§ **EXCERPTED DATA**

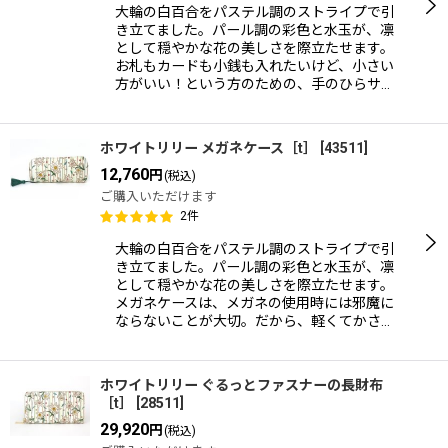
大輪の白百合をパステル調のストライプで引
き立てました。パール調の彩色と水玉が、凛
として穏やかな花の美しさを際立たせます。
お札もカードも小銭も入れたいけど、小さい
方がいい！という方のための、手のひらサ…
ホワイトリリー メガネケース［t］
[
43511
]
12,760
円
(税込)
ご購入いただけます
2
件
大輪の白百合をパステル調のストライプで引
き立てました。パール調の彩色と水玉が、凛
として穏やかな花の美しさを際立たせます。
メガネケースは、メガネの使用時には邪魔に
ならないことが大切。だから、軽くてかさ…
ホワイトリリー ぐるっとファスナーの長財布
［t］
[
28511
]
29,920
円
(税込)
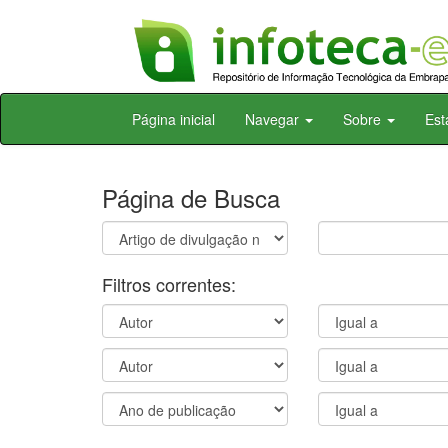
Skip
Página inicial
Navegar
Sobre
Est
navigation
Página de Busca
Filtros correntes:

§ **PROBLEM REQUIREMENTS**
Only the records themselves, retyped exactly, belong in the answer; please leave all images behind.

§ **ANSWER TO THE EXERCISE**
大輪の白百合をパステル調のストライプで引
き立てました。パール調の彩色と水玉が、凛
として穏やかな花の美しさを際立たせます。
お札もカードも小銭も入れたいけど、小さい
方がいい！という方のための、手のひらサ…
ホワイトリリー メガネケース［t］
[
43511
]
12,760
円
(税込)
ご購入いただけます
2
件
大輪の白百合をパステル調のストライプで引
き立てました。パール調の彩色と水玉が、凛
として穏やかな花の美しさを際立たせます。
メガネケースは、メガネの使用時には邪魔に
ならないことが大切。だから、軽くてかさ…
ホワイトリリー ぐるっとファスナーの長財布
［t］
[
28511
]
29,920
円
(税込)
Skip
Página inicial
Navegar
Sobre
Est
navigation
Página de Busca
Filtros correntes:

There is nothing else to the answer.